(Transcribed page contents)
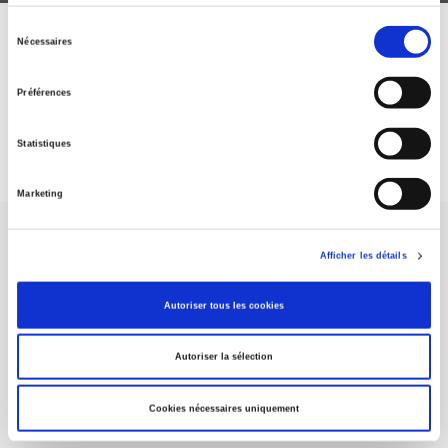
Sélection
Nécessaires
ABONNEZ-VOUS À NOS
du
consentement
REVUES
Préférences
Je m’abonne
Statistiques
Marketing
Afficher les détails
Autoriser tous les cookies
Maison d'édition dédiée aux sciences humaines et sociales, les
Presses de Sciences Po participent depuis leur création en 1976
Autoriser la sélection
à la transmission des savoirs et des idées
continuer
Cookies nécessaires uniquement
CONTACTS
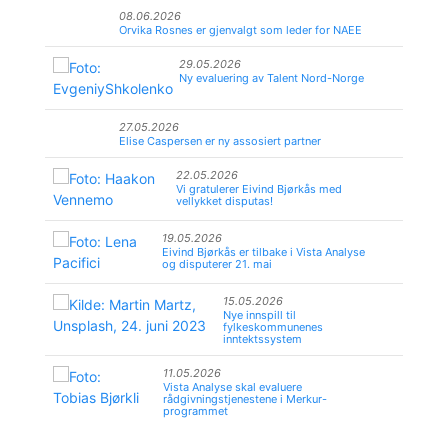
08.06.2026
Orvika Rosnes er gjenvalgt som leder for NAEE
29.05.2026
Ny evaluering av Talent Nord-Norge
27.05.2026
Elise Caspersen er ny assosiert partner
22.05.2026
Vi gratulerer Eivind Bjørkås med
vellykket disputas!
19.05.2026
Eivind Bjørkås er tilbake i Vista Analyse
og disputerer 21. mai
15.05.2026
Nye innspill til
fylkeskommunenes
inntektssystem
11.05.2026
Vista Analyse skal evaluere
rådgivningstjenestene i Merkur-
programmet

__REQUIRED WORK__
Going through the data above, state how many lines include the word "Eivind"; only that number is needed.

__TASK RESULT__
2